Let $R$ be a commutative ring, and $M$ an $R$-module. An $R$-submodule $N$ of $M$ is said to be essential if for any $R$-submodule $U$, $U \cap N = \{ 0 \}$ then $U = \{ 0 \}$.
My problem is the following:
Let $\phi:X \rightarrow Y, \psi:Y \rightarrow Z$ be homomorphisms of $R$-modules. Suppose that $\phi(X)$ is essential and $\psi \circ \phi$ is injective.

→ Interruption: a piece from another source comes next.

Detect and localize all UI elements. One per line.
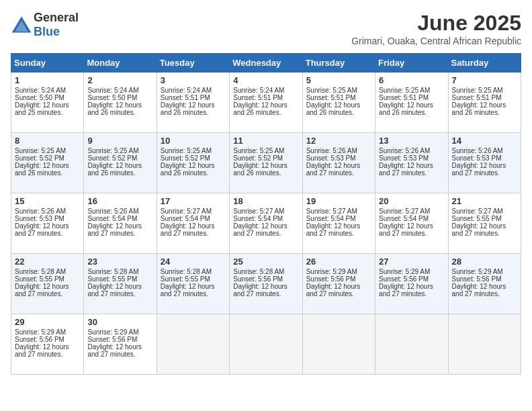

Prove that $\psi$ is injective.
My attempt: Assume that we have $\psi(y_1)=\psi(y_2)$ for some $y_1,y_2 \in Y$. Note that $\phi(X)$ is essential, by statement in here there exist $r_1,r_2 \in R\setminus\{0\}$ such that $r_1y_1=\phi(x_1), r_2y_2=\phi(x_2)$ for some $x_1,x_2 \in X$. It follows that, $$\psi \circ \phi(r_2x_1)=r_2\psi \circ \phi(x_1)=r_2\psi(r_1y_1)=r_1r_2\psi(y_1)=r_1r_2\psi(y_2)=r_1\psi \circ \phi(x_2)=\psi \circ \phi(r_1x_2).$$ So the injectivity of $\psi \circ \phi$ implies that $r_2x_1=r_1x_2$. Thus, $$r_1r_2y_1=r_2\phi(x_1)=r_1\phi(x_2)=r_1r_2y_2.$$ We conclude that $y_1=y_2$(?) i.e. $\psi$ is injective.
It seems a fake proof because $r_1r_2$ may not a unit of $R$ in general. Does this approach help me closer the actual proof? Thanks for looking at it.